Lesson 5: Rather than seeking to confirm your hypothesis, test it as severely as possible. If a hypothesis is invalid, discard it immediately
We begin each game with 1,296 plausible models, and our goal is to invalidate 1,295 of them as quickly as possible. Confirmation bias—favoring one interpretation in the absence of evidence, or in the face of contradictory evidence ,—leads to unsound assumptions and wasted time and effort. We make no claims about the effectiveness of Mastermind in “correcting” confirmation bias, but the game at least presents opportunities to discuss this important issue, and demonstrates that when evidence contradicts a hypothesis, one must abandon or modify the hypothesis and move forward.
Implementation in the Classroom or Lab
Mastermind can be played at little or no cost on a whiteboard, notebook, or a purchased or improvised game board. Any kind of symbols can be used, including colors, letters, numerals, shapes, or objects such as colored thumbtacks; the Mastermind family of board games uses colored pegs. Colors make the game more visually interesting and may engage visual learners, but using letters or numerals allows the game to be played remotely by web or email, and simplifies assigning specific game problems to students. The Advanced Mastermind board game (made by Pressman Toys in the USA) uses eight colors and a code length of five, but fewer colors and shorter codes can be used on the same board, allowing a wide range of difficulty.
Mastermind is traditionally a two-player game, but we find that it works well as a team exercise, in which students collaborate to break the code. Encourage students to talk through the logic underlying their conclusions, and to debate strategies for the next experiment. In our experience with playing against a mixed class of graduate students and undergraduates, and with casual games in the lab, some students will strongly advocate certain hypotheses, and others will look for flaws in their reasoning. The instructor can comment on students' logic without giving away the code. However, if you disagree with a student's strategy, it can be more instructive to let it fail, rather than shooting it down. Of course, this approach is often impractical with real lab experiments.

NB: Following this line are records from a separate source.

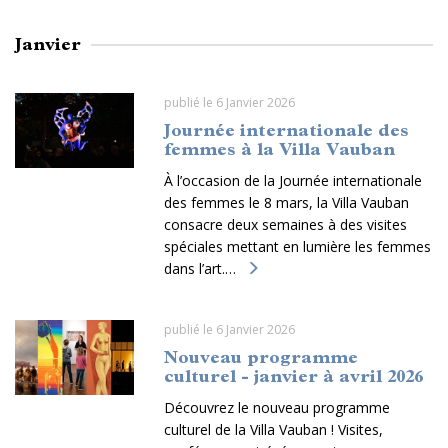
Janvier
publié le 6 Janvier 2026
Journée internationale des
femmes à la Villa Vauban
À l’occasion de la Journée internationale
des femmes le 8 mars, la Villa Vauban
consacre deux semaines à des visites
spéciales mettant en lumière les femmes
dans l’art.…
publié le 6 Janvier 2026
Nouveau programme
culturel - janvier à avril 2026
Découvrez le nouveau programme
culturel de la Villa Vauban ! Visites,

We ask those who try Mastermind in science teaching to post comments to this article. We especially encourage new ideas for adapting the game to the classroom or lab, new teachable moments, and evaluations of the game's instructional value.
Rules of the game of Mastermind.
(0.06 MB PDF)
An annotated sample game.
(0.17 MB PDF)
S.B. thanks Andrea Ramos, Niki Evans, Annie Azrak, Lindsay Barolo, Lisa Johnson, Christina Swanson, Andy Vo, and the students of CDB 580 for field-testing the ideas in this paper by indulging him in many games of Mastermind. He also thanks Beverly and Lee Barolo for introducing him to the game.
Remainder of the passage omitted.